Task instructions
Write out, word for word and with no pictures, each line below from the one containing "Guns and roses / Velvet Revolver" through the one containing "Durchführung von ausführlichen Gesprächen", both included, and no other line.
• • • • • • •
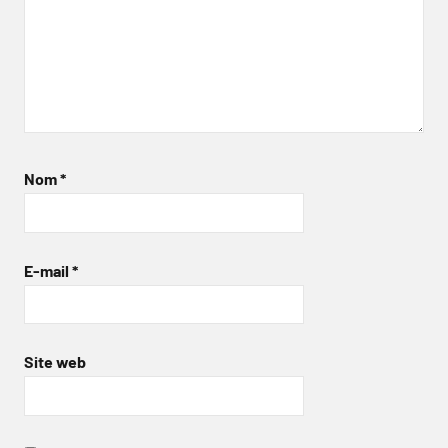
Nom
*
E-mail
*
Site web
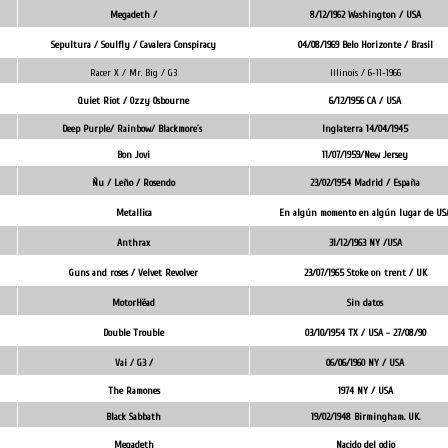
Megadeth /
8/12/1962 Washington / USA
Sepultura / Soulfly / Cavalera Conspiracy
04/08/1969 Belo Horizonte / Brasil
Racer X / Mr. Big / G3
Illinois / 6-11-1966
Quiet Riot / Ozzy Osbourne
6/12/1956 CA / USA
Deep Purple/ Rainbow/ Blackmore´s
Inglaterra 14/04/1945
Bon Jovi
11/07/1959/New Jersey
Ñu / Leño / Rosendo
23/02/1954 Madrid / España
Metallica
En algún momento en algún lugar de US
Anthrax
31/12/1963 NY /USA
Guns and roses / Velvet Revolver
23/07/1965 Stoke on trent / UK
MotorHëad
Sin datos
Double Trouble
03/10/1954 TX / USA - 27/08/90
Vai / G3 /
06/06/1960 NY / USA
The Ramones
1974 NY / USA
Black Sabbath
19/02/1948 Birmingham. UK.
Megadeth
Nacido del odio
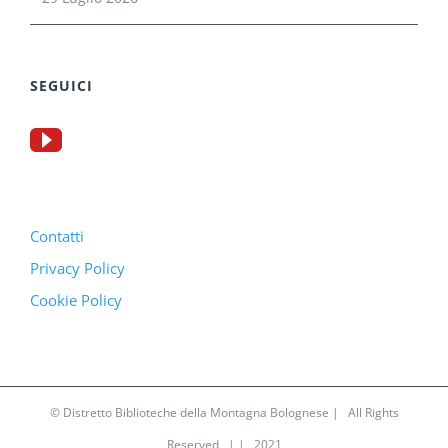
SEGUICI
Contatti
Privacy Policy
Cookie Policy
© Distretto Biblioteche della Montagna Bolognese | All Rights
Reserved | | 2021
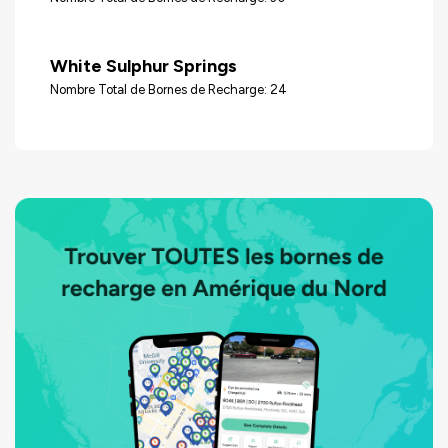
White Sulphur Springs
Nombre Total de Bornes de Recharge: 24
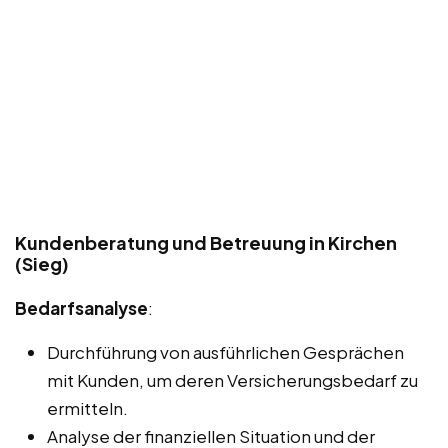
Kundenberatung und Betreuung in Kirchen
(Sieg)
Bedarfsanalyse
:
Durchführung von ausführlichen Gesprächen
mit Kunden, um deren Versicherungsbedarf zu
ermitteln.
Analyse der finanziellen Situation und der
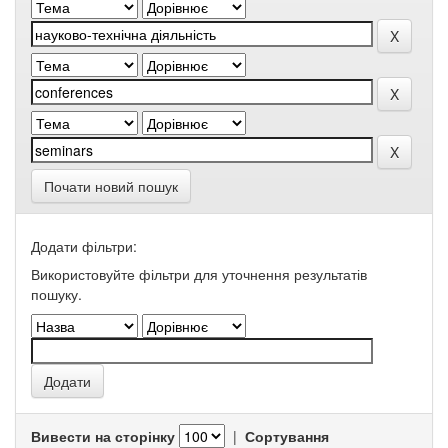
Почати новий пошук
Додати фільтри:
Використовуйте фільтри для уточнення результатів
пошуку.
Вивести на сторінку
|
Сортування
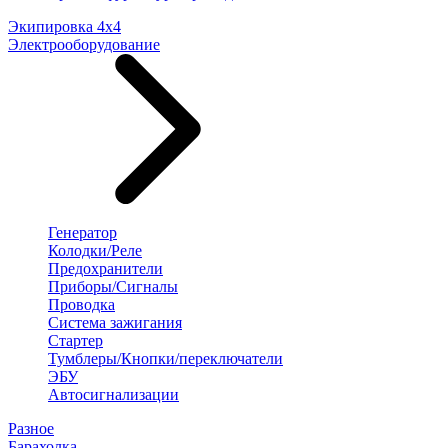
Экипировка 4х4
Электрооборудование
Генератор
Колодки/Реле
Предохранители
Приборы/Сигналы
Проводка
Система зажигания
Стартер
Тумблеры/Кнопки/переключатели
ЭБУ
Автосигнализации
Разное
Барахолка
• • • • • • •
Expected answer
Guns and roses / Velvet Revolver
23/07/1965 Stoke on trent / UK
MotorHëad
Sin datos
Double Trouble
03/10/1954 TX / USA - 27/08/90
Vai / G3 /
06/06/1960 NY / USA
The Ramones
1974 NY / USA
Black Sabbath
19/02/1948 Birmingham. UK.
Megadeth
Nacido del odio
SEGUICI
Contatti
Privacy Policy
Cookie Policy
© Distretto Biblioteche della Montagna Bolognese | All Rights
Reserved | | 2021
White Sulphur Springs
Nombre Total de Bornes de Recharge: 24
Kundenberatung und Betreuung in Kirchen
(Sieg)
Bedarfsanalyse
:
Durchführung von ausführlichen Gesprächen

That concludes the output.